First of all, a sigh of relief is in order. The election of Marine Le Pen in France’s presidential election on Sunday would have been bad news for France, for the United States, and for the world. Le Pen is no friend of conservatism – instead, as my AEI colleague Marc Thiessen put it, she is “the left's caricature of Trump come to life.”

At home, her agenda of economic protectionism and government-led reindustrialization would lead the French economy closer to a precipice of a disaster. She advocated the withdrawal of France from the common European currency. Sure, the introduction of the Euro might have been an instance of overreach by European leaders at the time. However, Frexit, which would have been likely accompanied by a default on France’s sovereign debt, could trigger a global financial panic of a magnitude far exceeding the experience of 2008 and 2009.

Le Pen’s ties to Moscow are well known, including €11m worth of loans from Russia. The hacking of the emails of the campaign of her opponent, Emmanuel Macron, revealed just before the end of the campaign, does not appear accidental. Le Pen repeatedly denied that there had been a Russian invasion of Ukraine and asserted that Crimea, annexed illegally by Vladimir Putin in 2014, “had always been Russian.”

Like the United States in 2016, France is living through a moment of public discontent with politics. The grievances behind the anger directed at the political class are real. Yet, those who are trying to draw parallels with the US election need to be careful. For one, Emmanuel Macron is no Hillary Clinton.

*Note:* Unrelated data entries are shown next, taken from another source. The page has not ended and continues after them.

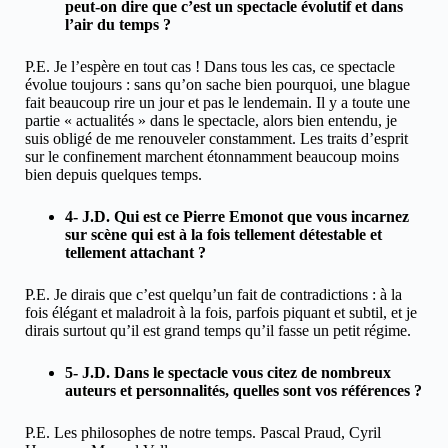
peut-on dire que c’est un spectacle évolutif et dans
l’air du temps ?
P.E. Je l’espère en tout cas ! Dans tous les cas, ce spectacle
évolue toujours : sans qu’on sache bien pourquoi, une blague
fait beaucoup rire un jour et pas le lendemain. Il y a toute une
partie « actualités » dans le spectacle, alors bien entendu, je
suis obligé de me renouveler constamment. Les traits d’esprit
sur le confinement marchent étonnamment beaucoup moins
bien depuis quelques temps.
4- J.D. Qui est ce Pierre Emonot que vous incarnez
sur scène qui est à la fois tellement détestable et
tellement attachant ?
P.E. Je dirais que c’est quelqu’un fait de contradictions : à la
fois élégant et maladroit à la fois, parfois piquant et subtil, et je
dirais surtout qu’il est grand temps qu’il fasse un petit régime.
5- J.D. Dans le spectacle vous citez de nombreux
auteurs et personnalités, quelles sont vos références ?
P.E. Les philosophes de notre temps. Pascal Praud, Cyril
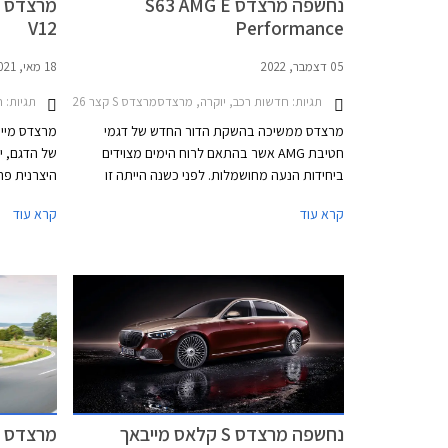
נחשפה מרצדס S63 AMG E
V12
Performance
05 דצמבר, 2022
18 מאי, 2021
תגיות:
חדשות רכב, יוקרה, מרצדסמרצדס S קצר 2021-2026
תגיות:
חד
מרצדס ממשיכה בהשקת הדור החדש של דגמי
חטיבת AMG אשר בהתאם לרוח הימים מצוידים
של הדגם, י
ביחידות הנעה מחושמלות. לפני כשנה הייתה זו
מרצדס AMG GT סדאן שהייתה למכונית הראשונה
קרא עוד
קרא עוד
מבית AMG עם יחידת הנעה היברידית נטענת, לפני
מספר חודשים הצטרפה אליה מרצדס C63 AMG
החדשה, וכעת מגיע תורה של ספינת הדגל מרצדס
אוטומטית 
S63 AMG E Performance.
ק"מ לליטר.
נחשפה מרצדס S קלאס מייבאך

Sure, the 39-year old former banker and a graduate of one of the country’s most elite educational institutions, the Ecole nationale d’administration, might be seen vaguely as a member of the country‘s establishment. Yet, he does not exude entitlement nor does he have a corrupt, self-serving political dynasty behind him. Notwithstanding the WikiLeaks' dump of 9 gigabytes of stolen data from servers of his campaign on Friday, the most controversial thing about France’s president-elect seems to be the fact that he is married to his high school teacher, 24 years his elder.

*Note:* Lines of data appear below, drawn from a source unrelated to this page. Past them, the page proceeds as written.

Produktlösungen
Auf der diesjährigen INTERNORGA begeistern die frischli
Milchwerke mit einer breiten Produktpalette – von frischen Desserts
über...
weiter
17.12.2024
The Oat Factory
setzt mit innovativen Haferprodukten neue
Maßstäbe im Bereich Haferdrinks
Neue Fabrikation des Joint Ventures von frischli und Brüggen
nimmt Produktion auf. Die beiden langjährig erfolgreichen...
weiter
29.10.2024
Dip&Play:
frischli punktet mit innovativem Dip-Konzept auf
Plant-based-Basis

None of this is meant to suggest that Macron’s decisive victory on Sunday is in itself a cause for celebrations. Just like in the case of former president Barack Obama, Macron’s biggest strength – the fact that people on the left and right are able to project their own ideas of hope and renewal on him – might easily become his biggest weakness.

In particular, unless the government he appoints moves aggressively to liberalize France’s labor markets, liberalize areas of the economy shielded from competition, and drive down the cost of doing business, the country will not see a return of economic dynamism. To be sure, France is far from being an economic basket case – its per capita income is comparable to that of the United Kingdom. However, with a growth rate of a mere 1.4 percent, the French economy is failing to generate economic opportunities. Since the onset of the crisis of 2008, youth unemployment has exceeded 20 percent and hundreds of thousands of particularly young French have left the country in search of jobs.

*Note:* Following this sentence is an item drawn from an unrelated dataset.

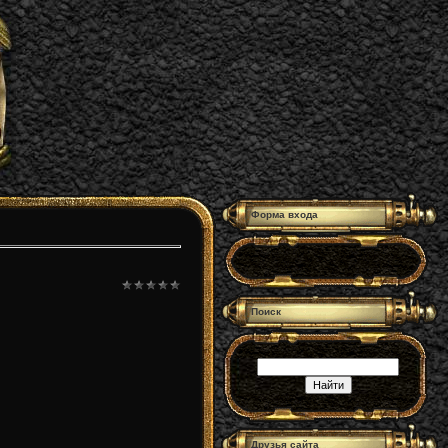
Форма входа
Поиск
Друзья сайта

Red tape remains an acute problem too. According to the World Bank’s Doing Business project, France ranks 100th in the world in the ease of registering property, behind Uzbekistan and Burundi. If an entrepreneur in France buys a piece of real estate, he will spend three times as much time dealing with bureaucrats than in an average developed economy.

Among other promises, Macron has vowed to change all that and turn France into a much more flexible and dynamic place, friendly to entrepreneurs and start-ups. But the necessary reforms are going to upset influential interest groups, particularly trade unions. Unless he can seize the window of opportunity of the first months of his presidency to radically transform the French economy, his presidency risks being a simple continuation of the status quo. That would make a 2022 victory by a candidate of either the far left or the far-right inevitable.